…you begin to feel generous toward your own human tendency to be caught in the cycle of wanting what you can’t have and averting from what terrifies you: bitterness, despair. If you are able to extend your charity to aspects of yourself you know cause you pain, you are developing the broad and generous spirit of letting everything be what it is, including yourself.
This puts me in mind of the work of people in the helping professions. I always think of teachers, but it applies to nurses and doctors, social workers and chaplains, ministers and therapists — really anyone who helps.
It might seem odd, because a helper’s role is precisely to not let everything “be what it is”, but to effect meaningful change in the life of another — often someone in need of support, guidance, or even protection. Correcting errors, administering medication, performing surgery, intervening, cautioning — these are all proactive measures that helpers might take correct a deficiency, to take what is and make it better.
(This tempting misreading of Cohen’s line mirrors a common misconception of Buddhist resignation toward the world. Buddhism might not seem the right religion to support an energetic activism, given its emphasis on non-action as its central practice. Meditation can become navel-gazing; equanimity can becomes a hopeless surrender; the teachings on emptiness and no-self can become a dismissal of the lived experience of human persons; and the Dharma is considered as more philosophy than religion (The Buddha can become Schopenhauer, if we’re not careful!))
But this is not the import of “letting things be as they are,” for both helpers (and Buddhists).
Helping is easy to commit to. Who doesn’t want to help? Even if it’s not their job, most people will acknowledge the value of helping someone in need of help. And if it is your job, how perfectly aligned with the universe you can be! Let’s help, and get paid for it — what could go wrong with such a straightforward charge!
Harder is knowing how much help to offer.
A teacher wants her students to learn math, but its clear that her students need help in this — because math is hard, because some of their home lives are a mess, because young people have a hard time focusing and persevering, and so on. So a teacher will give herself over to helping using the tools of her trade — detailed and rich lesson plans, inspiring mathematical ideas, different ways of structuring the class, getting the kids to practice their skills, experimental pedagogy, going on field trips, singing and dancing, whatever it takes.
But is there a point when too much help is offered? When the help transforms into something entirely other — when it becomes fixing? When it starts to treat the students not as subjects in their own right, able to make choices and grow by their own energy, but as objects to be manipulated somehow?
I think most helpers have a preprogrammed danger of falling into fixing those we’re charged with helping.

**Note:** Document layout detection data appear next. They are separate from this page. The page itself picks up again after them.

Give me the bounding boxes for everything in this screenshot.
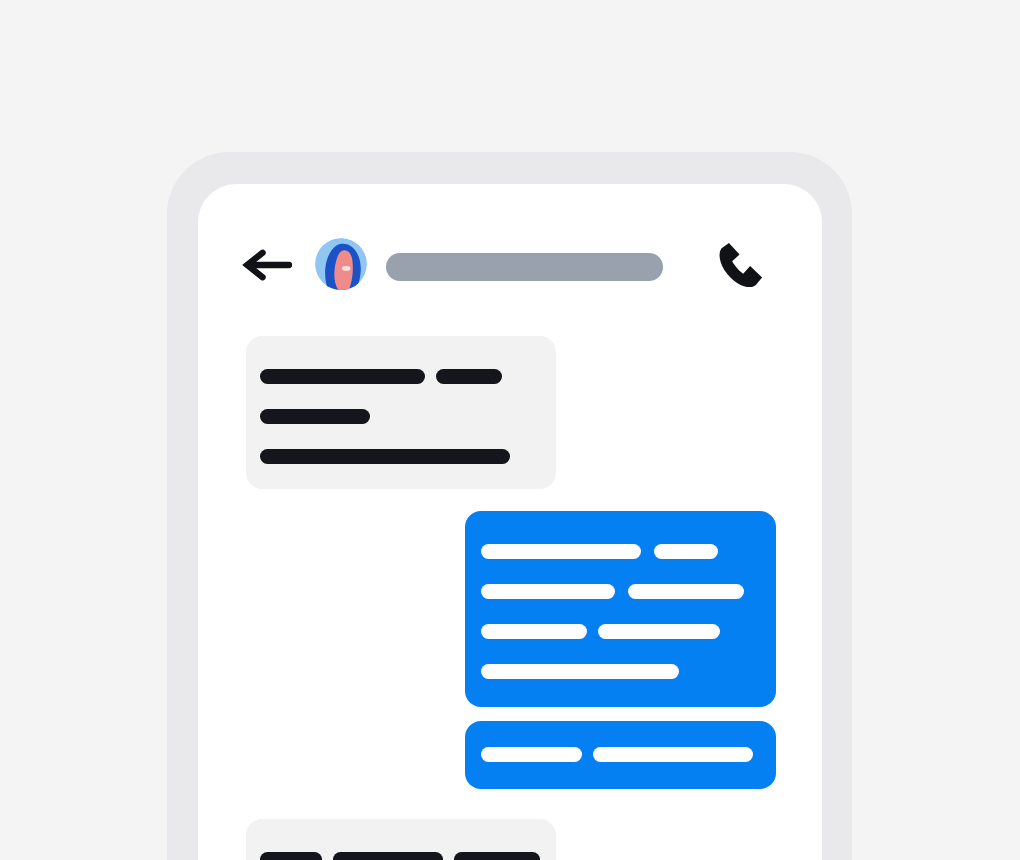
button[interactable] [386,253,663,281]
button[interactable] [246,819,556,860]
button[interactable]: Call [710,236,770,296]
button[interactable] [465,511,776,707]
button[interactable]: Back [236,238,298,292]
button[interactable] [246,336,556,489]
button[interactable] [465,721,776,789]
button[interactable]: Contact avatar [315,238,367,290]
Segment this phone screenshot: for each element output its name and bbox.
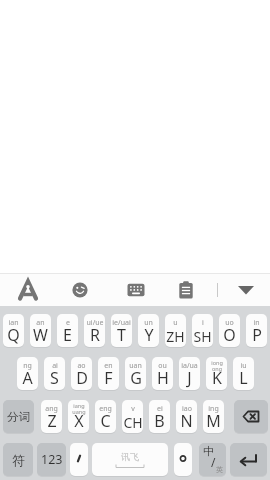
button[interactable]: e bbox=[57, 314, 78, 347]
button[interactable] bbox=[16, 277, 40, 301]
button[interactable]: 讯飞 bbox=[92, 443, 168, 476]
button[interactable]: iong ong bbox=[206, 357, 227, 390]
staticText: in bbox=[253, 318, 260, 328]
staticText: ui/ue bbox=[86, 318, 104, 328]
staticText: e bbox=[66, 318, 70, 328]
staticText: i bbox=[202, 318, 204, 328]
button[interactable]: ian bbox=[3, 314, 24, 347]
staticText: ao bbox=[77, 361, 86, 371]
staticText: R bbox=[90, 324, 100, 346]
button[interactable]: ao bbox=[71, 357, 92, 390]
staticText: B bbox=[154, 410, 165, 432]
button[interactable]: ui/ue bbox=[84, 314, 105, 347]
staticText: X bbox=[74, 410, 84, 432]
staticText: 符 bbox=[12, 452, 25, 468]
button[interactable] bbox=[234, 277, 258, 301]
staticText: ing bbox=[208, 404, 219, 414]
staticText: en bbox=[104, 361, 113, 371]
staticText: G bbox=[130, 367, 142, 389]
button[interactable] bbox=[174, 443, 192, 476]
button[interactable]: 中 bbox=[199, 443, 226, 476]
staticText: un bbox=[144, 318, 153, 328]
staticText: ou bbox=[158, 361, 167, 371]
staticText: Q bbox=[7, 324, 20, 346]
staticText: SH bbox=[193, 327, 212, 346]
staticText: A bbox=[22, 367, 33, 389]
staticText: 英 bbox=[216, 465, 223, 474]
staticText: Z bbox=[47, 410, 57, 432]
button[interactable]: eng bbox=[95, 400, 116, 433]
button[interactable]: un bbox=[138, 314, 159, 347]
staticText: 123 bbox=[41, 451, 63, 468]
staticText: an bbox=[36, 318, 45, 328]
staticText: F bbox=[104, 367, 113, 389]
staticText: W bbox=[33, 324, 48, 346]
staticText: ia/ua bbox=[181, 361, 198, 371]
button[interactable]: iao bbox=[176, 400, 197, 433]
staticText: J bbox=[187, 367, 192, 389]
button[interactable]: ai bbox=[44, 357, 65, 390]
button[interactable]: iang uang bbox=[68, 400, 89, 433]
button[interactable]: 123 bbox=[37, 443, 66, 476]
staticText: N bbox=[180, 410, 193, 432]
staticText: v bbox=[131, 404, 135, 414]
staticText: D bbox=[76, 367, 88, 389]
button[interactable]: ia/ua bbox=[179, 357, 200, 390]
staticText: P bbox=[252, 324, 262, 346]
staticText: ian bbox=[8, 318, 19, 328]
staticText: ang bbox=[45, 404, 58, 414]
staticText: O bbox=[223, 324, 236, 346]
staticText: ie/uai bbox=[112, 318, 131, 328]
button[interactable]: en bbox=[98, 357, 119, 390]
staticText: iong ong bbox=[211, 359, 223, 372]
button[interactable]: i bbox=[192, 314, 213, 347]
button[interactable]: ang bbox=[41, 400, 62, 433]
staticText: uo bbox=[225, 318, 234, 328]
button[interactable]: uo bbox=[219, 314, 240, 347]
staticText: ZH bbox=[166, 327, 185, 346]
button[interactable]: ng bbox=[17, 357, 38, 390]
staticText: iang uang bbox=[72, 402, 86, 415]
staticText: M bbox=[206, 410, 221, 432]
staticText: ei bbox=[157, 404, 163, 414]
staticText: K bbox=[212, 367, 222, 389]
button[interactable]: in bbox=[246, 314, 267, 347]
staticText: C bbox=[100, 410, 111, 432]
button[interactable]: uan bbox=[125, 357, 146, 390]
button[interactable] bbox=[174, 277, 198, 301]
button[interactable] bbox=[230, 443, 267, 476]
staticText: Y bbox=[144, 324, 154, 346]
staticText: S bbox=[50, 367, 59, 389]
staticText: L bbox=[239, 367, 248, 389]
staticText: CH bbox=[123, 413, 143, 432]
button[interactable]: ie/uai bbox=[111, 314, 132, 347]
button[interactable] bbox=[68, 277, 92, 301]
staticText: 中 bbox=[203, 444, 214, 458]
staticText: uan bbox=[129, 361, 142, 371]
button[interactable]: v bbox=[122, 400, 143, 433]
button[interactable] bbox=[70, 443, 88, 476]
staticText: ng bbox=[23, 361, 32, 371]
staticText: / bbox=[211, 454, 216, 470]
button[interactable]: iu bbox=[233, 357, 254, 390]
staticText: u bbox=[173, 318, 178, 328]
staticText: eng bbox=[99, 404, 112, 414]
button[interactable]: ou bbox=[152, 357, 173, 390]
button[interactable]: 分词 bbox=[3, 400, 34, 433]
button[interactable] bbox=[234, 400, 268, 433]
button[interactable]: 符 bbox=[3, 443, 33, 476]
staticText: T bbox=[117, 324, 126, 346]
button[interactable]: u bbox=[165, 314, 186, 347]
staticText: E bbox=[63, 324, 72, 346]
staticText: 分词 bbox=[7, 410, 30, 424]
staticText: iao bbox=[182, 404, 192, 414]
staticText: 讯飞 bbox=[121, 451, 139, 462]
staticText: iu bbox=[240, 361, 247, 371]
button[interactable]: ei bbox=[149, 400, 170, 433]
button[interactable]: ing bbox=[203, 400, 224, 433]
staticText: ai bbox=[52, 361, 58, 371]
button[interactable]: an bbox=[30, 314, 51, 347]
staticText: H bbox=[157, 367, 169, 389]
button[interactable] bbox=[124, 277, 148, 301]
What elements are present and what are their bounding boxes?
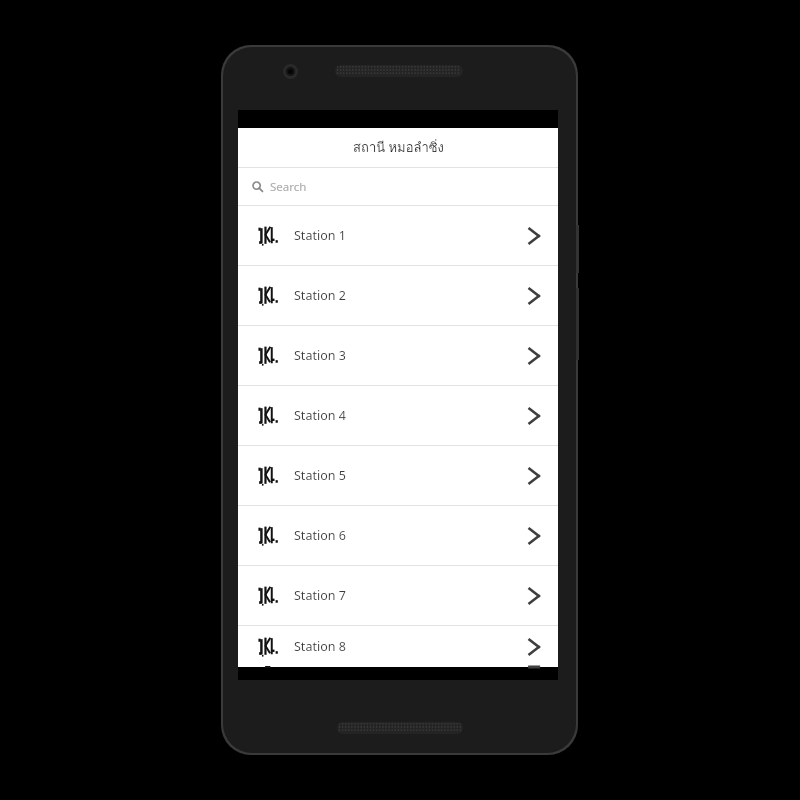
other: Station logo — [256, 341, 282, 371]
other: Open station — [526, 524, 542, 548]
button[interactable]: Station logo — [238, 326, 558, 385]
other: Station logo — [256, 221, 282, 251]
staticText: Station 7 — [294, 587, 346, 604]
button[interactable]: Station logo — [238, 266, 558, 325]
other: Station logo — [256, 401, 282, 431]
other: Open station — [526, 404, 542, 428]
staticText: Station 8 — [294, 638, 346, 655]
staticText: Station 3 — [294, 347, 346, 364]
staticText: Station 5 — [294, 467, 346, 484]
other: Open station — [526, 464, 542, 488]
staticText: Station 6 — [294, 527, 346, 544]
staticText: สถานี หมอลำซิ่ง — [353, 137, 444, 158]
staticText: Search — [270, 179, 307, 195]
other: Station logo — [256, 632, 282, 662]
button[interactable]: Station logo — [238, 626, 558, 667]
other: Station logo — [256, 281, 282, 311]
other: Open station — [526, 224, 542, 248]
other: Station logo — [256, 521, 282, 551]
staticText: Station 4 — [294, 407, 346, 424]
other: Station logo — [256, 461, 282, 491]
staticText: Station 1 — [294, 227, 346, 244]
other: Open station — [526, 584, 542, 608]
other: Station logo — [256, 581, 282, 611]
button[interactable]: Station logo — [238, 566, 558, 625]
button[interactable]: Station logo — [238, 206, 558, 265]
other: Open station — [526, 635, 542, 659]
button[interactable]: Search — [238, 168, 558, 205]
other: Search — [252, 181, 263, 192]
staticText: Station 2 — [294, 287, 346, 304]
other: Open station — [526, 284, 542, 308]
other: Open station — [526, 344, 542, 368]
button[interactable]: Station logo — [238, 446, 558, 505]
button[interactable]: Station logo — [238, 506, 558, 565]
button[interactable]: Station logo — [238, 386, 558, 445]
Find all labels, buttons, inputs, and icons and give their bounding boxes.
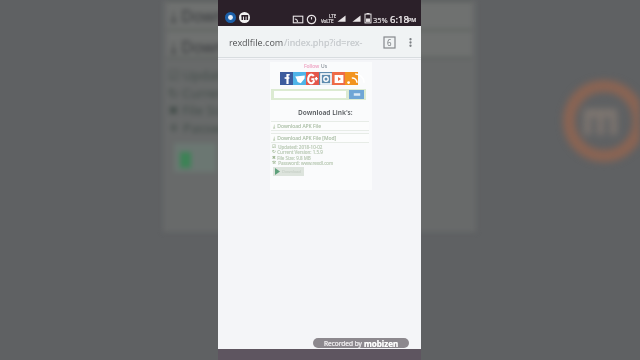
staticText: 6:18 xyxy=(390,13,409,26)
staticText: Download APK File [Mod] xyxy=(276,135,337,142)
button[interactable]: Search xyxy=(349,90,364,99)
staticText: Updated: 2018-10-02 xyxy=(277,144,323,150)
button[interactable]: ⤓ xyxy=(271,121,369,131)
staticText: ⚘ Password: www.rexdl.com xyxy=(168,119,343,137)
staticText: Current Version: 1.5.9 xyxy=(276,149,323,155)
staticText: ⤓ xyxy=(273,124,276,129)
staticText: PM xyxy=(408,16,417,23)
button[interactable]: YouTube xyxy=(332,72,345,85)
staticText: ⤓ xyxy=(273,136,276,141)
button[interactable]: Download xyxy=(273,167,304,176)
staticText: VoLTE xyxy=(321,18,334,24)
staticText: mobizen xyxy=(364,338,399,348)
button[interactable]: Facebook xyxy=(280,72,293,85)
staticText: /index.php?id=rex- xyxy=(284,36,363,48)
staticText: 6 xyxy=(387,37,392,48)
button[interactable]: Instagram xyxy=(319,72,332,85)
staticText: ✖ xyxy=(272,155,276,160)
staticText: ⤓ Download APK File [Mod] xyxy=(170,36,370,58)
staticText: ⤓ Download APK File xyxy=(170,5,322,27)
staticText: ☑ xyxy=(272,144,277,149)
button[interactable]: RSS xyxy=(345,72,358,85)
button[interactable]: Google Plus xyxy=(306,72,319,85)
button[interactable]: Twitter xyxy=(293,72,306,85)
staticText: LTE xyxy=(329,13,337,19)
staticText: Recorded by xyxy=(324,339,364,348)
staticText: ↻ xyxy=(272,149,276,154)
button[interactable]: ⤓ xyxy=(271,133,369,143)
button[interactable]: Tabs xyxy=(384,37,395,48)
staticText: Download Link's: xyxy=(298,108,353,117)
staticText: ↻ Current Version: 1.5.9 xyxy=(168,84,315,102)
staticText: Follow xyxy=(304,63,321,70)
button[interactable]: More options xyxy=(404,36,417,49)
staticText: Password: www.rexdl.com xyxy=(277,160,334,166)
staticText: rexdlfile.com xyxy=(229,36,284,48)
staticText: ☑ Updated: 2018-10-02 xyxy=(168,66,311,84)
staticText: Download APK File xyxy=(276,123,322,130)
staticText: ✖ File Size: 9.8 MB xyxy=(168,101,280,119)
staticText: File Size: 9.8 MB xyxy=(276,155,311,161)
staticText: ⚒ xyxy=(272,160,277,165)
staticText: Download xyxy=(282,169,302,174)
staticText: 35% xyxy=(373,15,388,25)
staticText: Us xyxy=(321,63,328,70)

Its the shadow side of our propensity and capacity to help. We tie our ego strength to the improvement of others. And if we’re not in a good place, if no one seems to be improving, and our ego needs are not getting met — then our helping might become curiously urgent, maybe even compulsive, and it’s not clear if its to serve others or ourselves.
This is where letting things be as they are — bearing witness to what they are, letting go of our assumptions and ideas about them, watching them change with each moment — is precisely the correct lens to apply to the world, and to our work in helping. This is the extraordinary power of Cohen’s method — mindfulness, facing the pain, equanimity. If we are so anxious to brush away our own suffering, as we experience it in our own bodies, how could we possibly tolerate it in others? Especially if our stated purpose is to remediate that pain?
When we rush in to eliminate pain, or ignorance, or neurotic defenses, or self-hating theology, we rob those we wish to help of their ability to see themselves and know themselves. We rob them of the ability to recognize the changes in their own pain, and the freedom they have to improve their own lives.
Helping is closer to midwifery — a midwife is in no way controlling the process of birth, she facilitates it. Fixing is a mode borrowed from mechanical contexts, where human control over human creations is a given (though I’m sure any good electrician or plumber or watchmaker will began to get a sense that he or she is helping the mechanism do what it does of its own accord — mystical plumbing! what a thought).
Nurses and doctors and therapists will tell you that there is a certain subjective element in the process of healing. Medicine can do the trick, but the question of attitude cannot be ignored in how a person moves beyond illness. And speaking as a teacher, it’s clear to me that my students are capable of so much more than I regularly give them credit. They need structure and guidance, but by no means do I need to “put the knowledge into them.” Midwifery is an ample metaphor for teachers, and Socrates got it right a long, long time ago.
We learn so well on our own. That bus drives itself. How did we get the idea it doesn’t?
This is how attending to what we find before us becomes a profound practice of helping. And this is how attending to the world as it is can become a great compassionate action, a vow to save all beings, flowing from a “broad and generous spirit” that was cultivated with time and effort.
In this light, the boundaries between knowing and ignorance, healthy and sick, compulsive clinging and expansive freedom, neurotic defense and wholeness, all seem to get a little less linear, and a little more cyclical. Each is somehow contained in the other, and attending to the dance between them becomes the work of a lifetime, many lifetimes.
The Buddha turns the Dharma wheel! And Schopenhauer takes his dog for a walk.